• What needs to be done:
You are asked to copy the entire listing exactly, apart from its pictures.

• Listed entries:
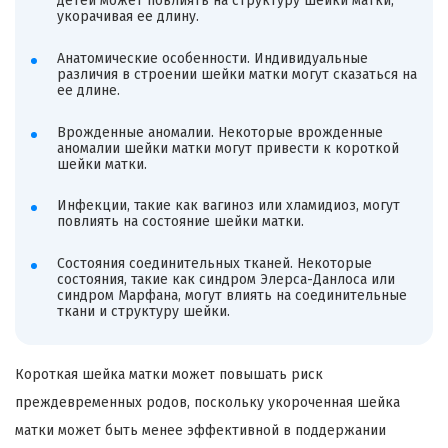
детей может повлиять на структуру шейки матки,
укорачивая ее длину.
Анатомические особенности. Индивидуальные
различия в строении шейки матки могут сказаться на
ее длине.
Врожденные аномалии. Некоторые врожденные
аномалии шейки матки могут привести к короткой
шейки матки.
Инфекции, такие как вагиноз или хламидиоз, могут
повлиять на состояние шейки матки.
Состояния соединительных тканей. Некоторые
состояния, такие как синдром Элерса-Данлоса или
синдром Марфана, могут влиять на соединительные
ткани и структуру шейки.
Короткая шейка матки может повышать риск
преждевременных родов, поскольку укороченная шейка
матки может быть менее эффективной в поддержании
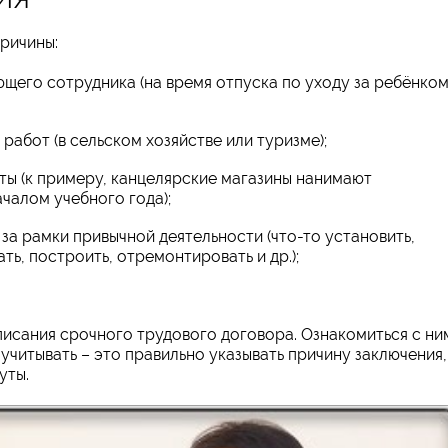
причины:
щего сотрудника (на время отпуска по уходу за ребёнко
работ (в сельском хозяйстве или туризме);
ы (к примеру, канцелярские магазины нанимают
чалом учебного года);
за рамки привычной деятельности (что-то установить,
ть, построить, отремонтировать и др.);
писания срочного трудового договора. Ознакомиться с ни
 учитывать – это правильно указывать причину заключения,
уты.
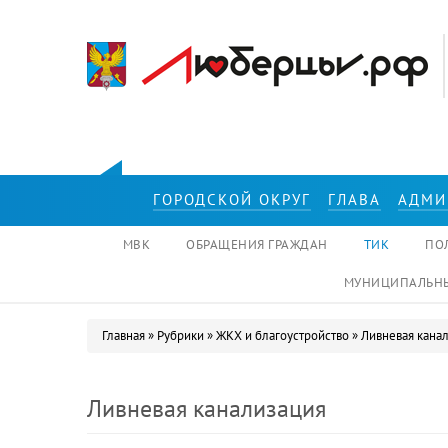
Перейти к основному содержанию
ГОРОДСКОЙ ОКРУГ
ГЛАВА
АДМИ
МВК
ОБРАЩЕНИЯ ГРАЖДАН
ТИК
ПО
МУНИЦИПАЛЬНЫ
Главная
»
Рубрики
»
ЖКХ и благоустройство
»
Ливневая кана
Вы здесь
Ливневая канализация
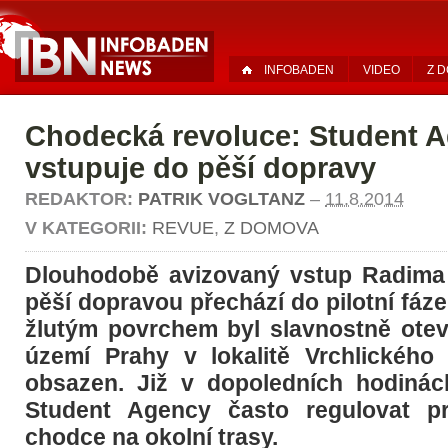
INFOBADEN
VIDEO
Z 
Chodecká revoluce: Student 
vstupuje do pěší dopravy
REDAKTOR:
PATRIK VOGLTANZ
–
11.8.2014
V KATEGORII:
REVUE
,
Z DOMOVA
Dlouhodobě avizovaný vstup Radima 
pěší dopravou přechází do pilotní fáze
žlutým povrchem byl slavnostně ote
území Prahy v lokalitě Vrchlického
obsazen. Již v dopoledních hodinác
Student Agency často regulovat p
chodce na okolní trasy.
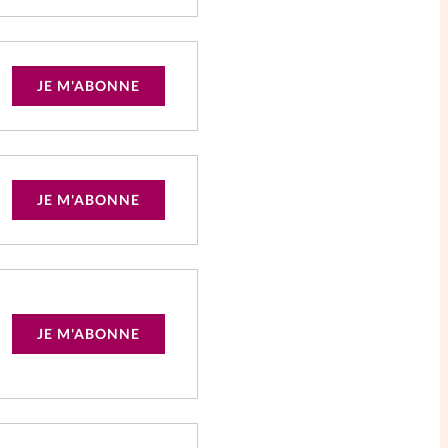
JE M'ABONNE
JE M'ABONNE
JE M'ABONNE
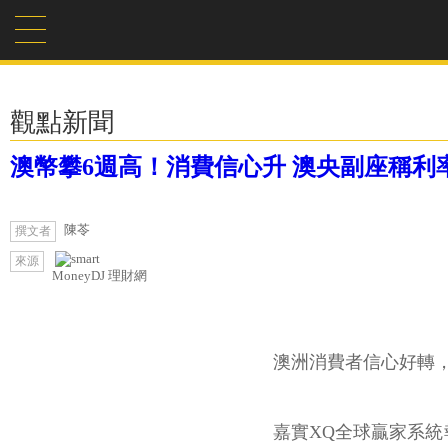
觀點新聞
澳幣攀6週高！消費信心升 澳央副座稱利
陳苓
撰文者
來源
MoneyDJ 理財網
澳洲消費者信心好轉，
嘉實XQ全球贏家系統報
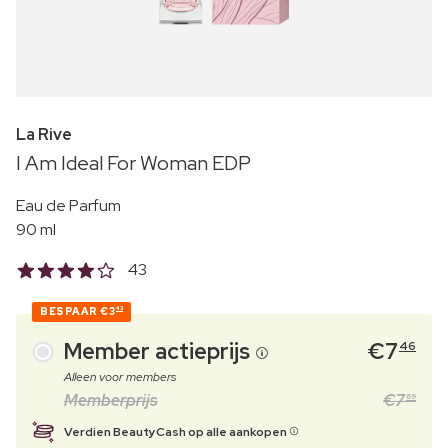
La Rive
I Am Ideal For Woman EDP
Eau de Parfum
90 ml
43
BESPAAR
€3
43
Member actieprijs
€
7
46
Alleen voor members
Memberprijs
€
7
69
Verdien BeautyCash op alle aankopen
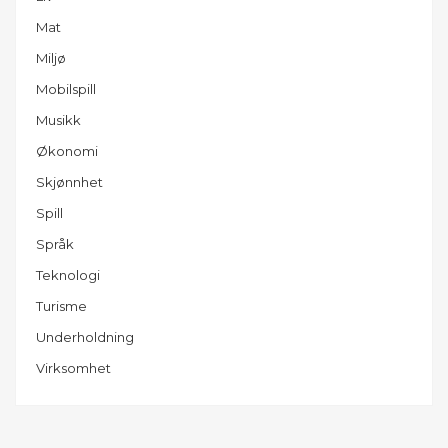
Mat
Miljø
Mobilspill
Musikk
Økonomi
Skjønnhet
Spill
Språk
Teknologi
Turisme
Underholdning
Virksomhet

• Exercise output:
детей может повлиять на структуру шейки матки,
укорачивая ее длину.
Анатомические особенности. Индивидуальные
различия в строении шейки матки могут сказаться на
ее длине.
Врожденные аномалии. Некоторые врожденные
аномалии шейки матки могут привести к короткой
шейки матки.
Инфекции, такие как вагиноз или хламидиоз, могут
повлиять на состояние шейки матки.
Состояния соединительных тканей. Некоторые
состояния, такие как синдром Элерса-Данлоса или
синдром Марфана, могут влиять на соединительные
ткани и структуру шейки.
Короткая шейка матки может повышать риск
преждевременных родов, поскольку укороченная шейка
матки может быть менее эффективной в поддержании
причины:
щего сотрудника (на время отпуска по уходу за ребёнко
работ (в сельском хозяйстве или туризме);
ы (к примеру, канцелярские магазины нанимают
чалом учебного года);
за рамки привычной деятельности (что-то установить,
ть, построить, отремонтировать и др.);
писания срочного трудового договора. Ознакомиться с ни
 учитывать – это правильно указывать причину заключения,
уты.
Перейти к основному содержанию
ГОРОДСКОЙ ОКРУГ
ГЛАВА
АДМИ
МВК
ОБРАЩЕНИЯ ГРАЖДАН
ТИК
ПО
МУНИЦИПАЛЬНЫ
Главная
»
Рубрики
»
ЖКХ и благоустройство
»
Ливневая кана
Вы здесь
Ливневая канализация
INFOBADEN
VIDEO
Z 
Chodecká revoluce: Student 
vstupuje do pěší dopravy
REDAKTOR:
PATRIK VOGLTANZ
–
11.8.2014
V KATEGORII:
REVUE
,
Z DOMOVA
Dlouhodobě avizovaný vstup Radima 
pěší dopravou přechází do pilotní fáze
žlutým povrchem byl slavnostně ote
území Prahy v lokalitě Vrchlického
obsazen. Již v dopoledních hodinác
Student Agency často regulovat p
chodce na okolní trasy.
JE M'ABONNE
JE M'ABONNE
JE M'ABONNE
觀點新聞
澳幣攀6週高！消費信心升 澳央副座稱利
陳苓
撰文者
來源
MoneyDJ 理財網
澳洲消費者信心好轉，
嘉實XQ全球贏家系統報
La Rive
I Am Ideal For Woman EDP
Eau de Parfum
90 ml
43
BESPAAR
€3
43
Member actieprijs
€
7
46
Alleen voor members
Memberprijs
€
7
69
Verdien BeautyCash op alle aankopen
Mat
Miljø
Mobilspill
Musikk
Økonomi
Skjønnhet
Spill
Språk
Teknologi
Turisme
Underholdning
Virksomhet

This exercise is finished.